You are viewing a plain text version of this content. The canonical link for it is here.

Posted to dev@commons.apache.org by Dan Fabulich <da...@fabulich.com> on 2009/02/10 08:32:34 UTC

[dbutils] Questions about a few of bugs

I had some questions about a few remaining bugs... maybe somebody here can 
help...

1) OptimalBeanListHandler

http://issues.apache.org/jira/browse/DBUTILS-37
This bug provides a patch that considerably improves the performance of 
BeanListHandler.

However, Julien correctly points out that:
> With the change I propose, the BeanListHandler#handleRow(ResultSet) 
> method is never called anymore.

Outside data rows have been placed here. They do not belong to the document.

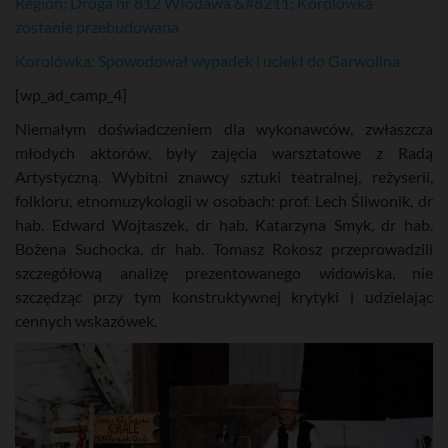
Region: Droga nr 812 Włodawa &#8211; Korolówka
zostanie przebudowana
Korolówka: Spowodował wypadek i uciekł do Garwolina
[wp_ad_camp_4]
Niemałym doświadczeniem dla wykonawców, zwłaszcza
młodych aktorów, były zajęcia warsztatowe z Radą
Artystyczną. Wybitni znawcy sztuki teatralnej, reżyserii,
folkloru, etnomuzykologii w osobach: prof. Lech Śliwonik, dr
hab. Edward Wojtaszek, dr hab. Katarzyna Smyk, dr hab.
Bożena Suchocka, dr hab. Tomasz Rokosz przeprowadzili
szczegółową analizę prezentowanego widowiska, nie
szczędząc przy tym konstruktywnej krytyki i udzielając
cennych wskazówek.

So, any subclass of BeanListHandler 
> which would override this method would not work properly anymore.

Julien's patch creates a separate "OptimalBeanListHandler" ... but that 
really shouldn't be necessary, right?

We should be able to just replace the existing BLH with this fast one 
without worrying about users who may have extended BLH#handleRow, I'd 
think... At the very least I think nobody should use the old slow one by 
accident.

2) Inflate existing object
http://issues.apache.org/jira/browse/DBUTILS-28

I'm a little skeptical of the patch for this bug.  Is this issue 
important?  (It has 0 votes and 0 watchers, so I think not.)

3) CaseInsensitiveMap
http://issues.apache.org/jira/browse/DBUTILS-34

Two distinct users claim to want CIM to return the keys in their ORIGINAL 
case (i.e. not lowercased).  Why would anyone need this?  I don't get it.

-Dan

---------------------------------------------------------------------
To unsubscribe, e-mail: dev-unsubscribe@commons.apache.org
For additional commands, e-mail: dev-help@commons.apache.org

Re: [dbutils] Questions about a few of bugs

Posted by Liam Coughlin <ls...@gmail.com>.

snip

>
> Ah, but the whole point of this enhancement is that it's unperformant to
> use RowProcessor#toBean on each row; it's much faster to call
> RowProcessor#toBeanList once.  So there's no such thing as an
> OptimizedBeanRowHandler; the optimization is to not use a RowHandler!
>
/snip

I'd push back in the complete opposite direction.  You should _always_ use a
rowhandler and the extra fuctions on row handler should all be collapsed to
a single handleRow function -- ditch toBean and toList etc. all together.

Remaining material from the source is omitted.